Jewish Educational Leadership. Winter, 2015 – Day Schools Grapple with Ethical Challenges

Published: 
Winter, 2015

Source: Jewish Educational Leadership. (14:1)

 

Ethical challenges confront each and every one of us in our daily lives. How honest should we be with our co-workers? To whom do we owe our greatest loyalty? How do we balance between our responsibility to family, community, profession, and self? The famous Mishnaic debate between the Houses of Hillel and Shamai about how to sing the praises of an unattractive bride (Kallah Rabbati 9:1) captures just one slice of the honesty conundrum and reminds us that grappling with ethics is an ancient enterprise and is very much a Jewish preoccupation.

 

Many view these kinds of challenges as obstacles to be overcome; others, however, see them as opportunities for schools to grow and find their most deeply held values.
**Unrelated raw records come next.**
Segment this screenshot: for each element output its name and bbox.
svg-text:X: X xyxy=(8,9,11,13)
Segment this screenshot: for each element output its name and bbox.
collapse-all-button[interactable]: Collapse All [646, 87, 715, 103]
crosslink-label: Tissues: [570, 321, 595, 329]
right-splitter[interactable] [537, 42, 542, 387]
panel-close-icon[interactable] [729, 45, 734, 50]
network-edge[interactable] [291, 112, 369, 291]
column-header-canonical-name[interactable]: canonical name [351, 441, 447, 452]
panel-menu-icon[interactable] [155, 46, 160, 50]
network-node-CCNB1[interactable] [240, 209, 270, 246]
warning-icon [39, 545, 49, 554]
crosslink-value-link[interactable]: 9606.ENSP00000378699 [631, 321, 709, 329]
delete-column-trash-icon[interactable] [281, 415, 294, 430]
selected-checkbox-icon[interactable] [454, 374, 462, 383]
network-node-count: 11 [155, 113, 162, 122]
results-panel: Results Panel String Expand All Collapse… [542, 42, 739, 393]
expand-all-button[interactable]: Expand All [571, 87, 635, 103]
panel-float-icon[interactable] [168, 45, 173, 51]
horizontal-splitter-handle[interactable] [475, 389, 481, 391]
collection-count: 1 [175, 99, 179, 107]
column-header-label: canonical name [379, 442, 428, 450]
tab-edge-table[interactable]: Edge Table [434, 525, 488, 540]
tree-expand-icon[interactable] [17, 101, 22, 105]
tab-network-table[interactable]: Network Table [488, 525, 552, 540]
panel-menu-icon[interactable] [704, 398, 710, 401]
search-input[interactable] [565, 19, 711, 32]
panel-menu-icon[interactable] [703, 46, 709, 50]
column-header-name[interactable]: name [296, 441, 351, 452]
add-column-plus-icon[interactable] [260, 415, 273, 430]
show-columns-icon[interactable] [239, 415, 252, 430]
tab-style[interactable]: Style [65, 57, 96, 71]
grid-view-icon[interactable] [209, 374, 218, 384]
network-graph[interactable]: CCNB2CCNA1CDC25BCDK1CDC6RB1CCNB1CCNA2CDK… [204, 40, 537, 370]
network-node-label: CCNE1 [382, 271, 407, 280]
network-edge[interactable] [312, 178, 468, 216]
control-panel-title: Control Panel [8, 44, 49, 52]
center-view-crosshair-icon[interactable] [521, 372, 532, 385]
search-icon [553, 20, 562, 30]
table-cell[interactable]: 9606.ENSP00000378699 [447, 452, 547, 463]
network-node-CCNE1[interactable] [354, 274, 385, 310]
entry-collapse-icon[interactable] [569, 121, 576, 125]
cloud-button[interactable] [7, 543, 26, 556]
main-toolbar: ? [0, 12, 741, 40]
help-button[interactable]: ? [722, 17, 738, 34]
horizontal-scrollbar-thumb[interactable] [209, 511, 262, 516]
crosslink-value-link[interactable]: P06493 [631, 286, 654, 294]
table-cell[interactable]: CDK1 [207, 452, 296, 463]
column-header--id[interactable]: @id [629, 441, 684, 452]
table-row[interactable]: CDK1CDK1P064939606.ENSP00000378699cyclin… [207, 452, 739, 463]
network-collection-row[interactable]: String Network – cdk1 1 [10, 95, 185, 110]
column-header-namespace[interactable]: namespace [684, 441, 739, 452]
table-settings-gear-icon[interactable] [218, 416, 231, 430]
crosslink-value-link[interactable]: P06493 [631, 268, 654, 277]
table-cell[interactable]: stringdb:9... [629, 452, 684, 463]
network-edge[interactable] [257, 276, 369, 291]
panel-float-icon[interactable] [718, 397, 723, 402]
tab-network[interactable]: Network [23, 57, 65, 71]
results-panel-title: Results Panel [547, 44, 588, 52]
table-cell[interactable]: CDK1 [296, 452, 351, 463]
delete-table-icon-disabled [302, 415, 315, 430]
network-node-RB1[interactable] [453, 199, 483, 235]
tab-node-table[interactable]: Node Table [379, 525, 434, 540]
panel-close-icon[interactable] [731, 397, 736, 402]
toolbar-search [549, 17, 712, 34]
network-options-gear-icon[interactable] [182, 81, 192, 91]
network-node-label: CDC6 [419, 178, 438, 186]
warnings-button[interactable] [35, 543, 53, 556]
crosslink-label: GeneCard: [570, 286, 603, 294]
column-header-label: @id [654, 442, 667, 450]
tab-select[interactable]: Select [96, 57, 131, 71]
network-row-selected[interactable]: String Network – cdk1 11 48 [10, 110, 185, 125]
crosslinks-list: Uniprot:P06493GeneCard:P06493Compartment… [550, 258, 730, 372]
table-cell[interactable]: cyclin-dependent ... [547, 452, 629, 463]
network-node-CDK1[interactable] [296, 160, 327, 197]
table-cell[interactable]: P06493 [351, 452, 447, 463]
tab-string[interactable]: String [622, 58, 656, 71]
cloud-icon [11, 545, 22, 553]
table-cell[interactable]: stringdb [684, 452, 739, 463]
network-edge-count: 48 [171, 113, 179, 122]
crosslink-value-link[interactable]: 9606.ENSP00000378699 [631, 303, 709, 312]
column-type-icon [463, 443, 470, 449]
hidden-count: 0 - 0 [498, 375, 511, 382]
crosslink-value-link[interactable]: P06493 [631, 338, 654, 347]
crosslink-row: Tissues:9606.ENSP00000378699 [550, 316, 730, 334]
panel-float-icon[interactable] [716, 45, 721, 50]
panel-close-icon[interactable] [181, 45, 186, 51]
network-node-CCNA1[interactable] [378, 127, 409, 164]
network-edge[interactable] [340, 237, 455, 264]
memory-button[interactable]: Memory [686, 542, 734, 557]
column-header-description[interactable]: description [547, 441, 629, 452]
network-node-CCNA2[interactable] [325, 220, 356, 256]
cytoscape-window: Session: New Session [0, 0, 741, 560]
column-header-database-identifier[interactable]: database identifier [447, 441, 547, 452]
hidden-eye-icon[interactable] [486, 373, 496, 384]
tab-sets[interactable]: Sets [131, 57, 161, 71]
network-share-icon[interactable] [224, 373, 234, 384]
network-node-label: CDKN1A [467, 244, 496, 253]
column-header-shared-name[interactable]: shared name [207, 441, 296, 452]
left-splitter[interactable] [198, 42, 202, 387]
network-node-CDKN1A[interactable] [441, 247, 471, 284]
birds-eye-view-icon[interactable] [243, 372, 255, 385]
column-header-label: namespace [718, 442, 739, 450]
Much like a real-life Kohlbergian values-clarification exercise, the process of dealing with the challenges sometimes matters as much, if not even more than, the actual results. The process can help examine questions such as: Whose interests does the school place at the core? Who is involved in addressing the problem? What criteria are established for determining the most appropriate course of action? These questions touch the heart of the school’s identity, and it is questions like these to which we devote this issue of Jewish Educational Leadership.

 

We open our Research section with a study by Jeffrey Glanz on school leaders’ perception of ethical issues. We continue with Lior Misrachi’s report on a system-wide ethical challenge in Jewish day schools in Australia. At the core of the question of ethics is translating those ethics into practice. We turned to two groups of educational leaders and presented them with a series of dilemmas, and share with you a symposium based on their responses to those dilemmas.

 

Continuing our Applications section we hear from a number of former school leaders, who share with us insights based on their rich experiences: Devora Steinmetz, founder of the Beit Rabban school in Manhattan; Paul Shaviv, who devoted the bulk of his professional career to Community High School of Toronto; and Menahem Meier, founder and long-time principal of the Frisch School in Paramus, NJ.

 

As this edition of the journal was going to press, we received a fascinating Master's thesis exploring the differences between the way ethical challenges are handled by religious and secular schools in Israel. There was not enough time to even get an abstract in English, but the paper can be accessed on the journal site.

 

Levi Cooper’s From the Classics explores a fascinating case revolving around the ethics of anonymous authorship. Finally, our Perspective on Jewish Education column features Deborah Court, an insightful educator and former principal who now studies educational communities in Israel.